----- Entries provided

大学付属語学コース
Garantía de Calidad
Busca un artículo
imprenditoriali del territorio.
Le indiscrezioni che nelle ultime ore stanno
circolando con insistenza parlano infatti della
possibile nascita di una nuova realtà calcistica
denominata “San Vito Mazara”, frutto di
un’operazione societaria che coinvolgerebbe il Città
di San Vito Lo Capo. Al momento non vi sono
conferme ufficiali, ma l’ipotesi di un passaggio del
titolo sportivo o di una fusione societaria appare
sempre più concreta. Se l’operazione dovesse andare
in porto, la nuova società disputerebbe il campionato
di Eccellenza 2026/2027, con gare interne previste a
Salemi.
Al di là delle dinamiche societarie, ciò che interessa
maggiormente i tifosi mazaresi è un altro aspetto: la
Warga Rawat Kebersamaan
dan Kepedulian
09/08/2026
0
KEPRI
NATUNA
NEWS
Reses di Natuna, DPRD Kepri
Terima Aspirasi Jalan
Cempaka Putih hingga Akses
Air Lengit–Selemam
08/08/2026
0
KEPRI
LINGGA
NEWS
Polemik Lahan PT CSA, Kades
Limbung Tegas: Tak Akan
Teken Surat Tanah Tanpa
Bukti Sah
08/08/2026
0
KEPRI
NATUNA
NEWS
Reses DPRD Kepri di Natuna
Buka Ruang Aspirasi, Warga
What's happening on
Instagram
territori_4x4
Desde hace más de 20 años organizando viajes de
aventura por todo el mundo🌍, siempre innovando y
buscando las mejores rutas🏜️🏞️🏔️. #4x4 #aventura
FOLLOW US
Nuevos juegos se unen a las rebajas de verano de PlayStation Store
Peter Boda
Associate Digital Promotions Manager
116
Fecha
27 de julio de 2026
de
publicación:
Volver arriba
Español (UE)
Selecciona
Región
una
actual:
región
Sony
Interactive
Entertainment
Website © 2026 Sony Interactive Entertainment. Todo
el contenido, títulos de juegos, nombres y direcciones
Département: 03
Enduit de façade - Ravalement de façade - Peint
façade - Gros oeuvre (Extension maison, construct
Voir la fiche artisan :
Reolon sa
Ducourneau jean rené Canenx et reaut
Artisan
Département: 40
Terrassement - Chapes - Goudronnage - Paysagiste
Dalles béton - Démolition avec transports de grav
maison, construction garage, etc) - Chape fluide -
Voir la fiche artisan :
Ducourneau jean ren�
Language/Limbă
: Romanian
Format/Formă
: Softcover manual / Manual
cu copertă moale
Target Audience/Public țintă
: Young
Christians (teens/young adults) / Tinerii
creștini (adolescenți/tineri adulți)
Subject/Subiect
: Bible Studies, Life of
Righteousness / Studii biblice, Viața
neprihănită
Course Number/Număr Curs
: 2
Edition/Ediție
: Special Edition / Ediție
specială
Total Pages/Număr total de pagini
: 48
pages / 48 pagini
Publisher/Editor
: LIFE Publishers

----------

## The task
Give again exactly, and only, the lines above starting at the one with "territori_4x4" and ending at the one with "Terrassement - Chapes".

## Output
territori_4x4
Desde hace más de 20 años organizando viajes de
aventura por todo el mundo🌍, siempre innovando y
buscando las mejores rutas🏜️🏞️🏔️. #4x4 #aventura
FOLLOW US
Nuevos juegos se unen a las rebajas de verano de PlayStation Store
Peter Boda
Associate Digital Promotions Manager
116
Fecha
27 de julio de 2026
de
publicación:
Volver arriba
Español (UE)
Selecciona
Región
una
actual:
región
Sony
Interactive
Entertainment
Website © 2026 Sony Interactive Entertainment. Todo
el contenido, títulos de juegos, nombres y direcciones
Département: 03
Enduit de façade - Ravalement de façade - Peint
façade - Gros oeuvre (Extension maison, construct
Voir la fiche artisan :
Reolon sa
Ducourneau jean rené Canenx et reaut
Artisan
Département: 40
Terrassement - Chapes - Goudronnage - Paysagiste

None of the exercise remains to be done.